Salah satu penjaga warnet di Ampera, Jakarta Selatan Hilal mengaku ia kesulitan untuk melarang pangunjung untuk tidak mengakses situs porno. Selain itu, ia juga tidak bisa mengawasi satu persatu situs yang dibuka para pengunjung warnet.
"Masak kita harus ngawasin monitor satu per satu, situs apa aja yang mereka buka. Susah deh, terus kita harus ngasih tau 'mas, jangan buka situs porno yah'. Terus kalau ada yang buka, masak saya harus larang, dia kan bayar," paparnya saat ditemui Kompas.Com, Kamis, (27/3).
Menurut Hilal, pengunjung di warnetnya lebih banyak menggunakan internet untuk chating atau membuka email. Namun, ia juga tidak menampik kadang satu atau dua orang membuka situs porno juga.
"Mereka yang buka situs porno biasanya cuma buat refreshing. Tapi memang ada juga warnet yang sengaja membuat situs porno itu mudah dibuka, sengaja disediain gitu," katanya.
Agar UU ITE berjalan efektif dibandingkan petugas warnet yang pusing, lanjut Hilal, lebih baik pemerintah menutup dari pusatnya saja. "Lebih baik, pemerintah tutup akses situs porno dari pusatnya saja, otomatis dari warnet juga ga bisa diakses.
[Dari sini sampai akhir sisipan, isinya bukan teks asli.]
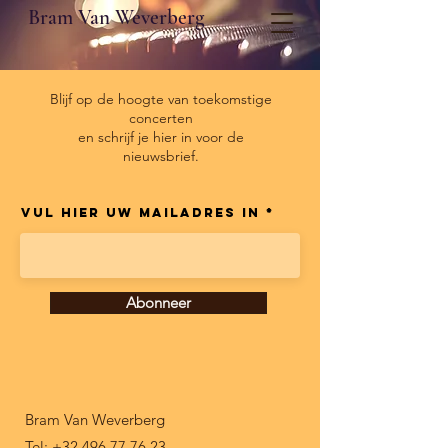
Bram Van Weverberg
Blijf op de hoogte van toekomstige
concerten
en schrijf je hier in voor de
nieuwsbrief.
Vul hier uw mailadres in
Abonneer
Bram Van Weverberg
Tel: +32 496 77 76 23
Tapi, saya juga ga tahu sih, itu bisa dilakukan apa engga," imbuhnya.
Sementara itu, penjaga warnet lainnya Anto mengatakan ia juga tidak mampu mengawasi situs yang dibuka pengunjung warnetnya, termasuk kalau ada yang membuka situs porno.
"Saya tidak bisa mengawasi situs apa saja yang mereka (pengunjung) buka. Tapi, kalau pemerintah tidak memperbolehkan mengakses situs porno, saya punya program untuk memblok (menutup akses) situs porno. Jadi kalau ada pengunjung yang buka langsung disconnect (tidak tersambung). Tapi, tergantung juga sih, kalau orangnya pintar bisa nembus juga," jelasnya.
Menyangkut isi RUU ITE, baik Hilal dan Anto mengaku tidak terlalu tahu mengenai RUU tersebut. "Saya cuma tahu dari TV, tapi untuk isi detailnya ga tahu," kata Hilal. Mereka berharap pemerintah dapat lebih mensosialisasikan RUU ITE supaya mereka tidak mendapat masalah. "Lebih bagus disosialisasikan, yah biar enak, biar ga ada masalah," ujar Anto.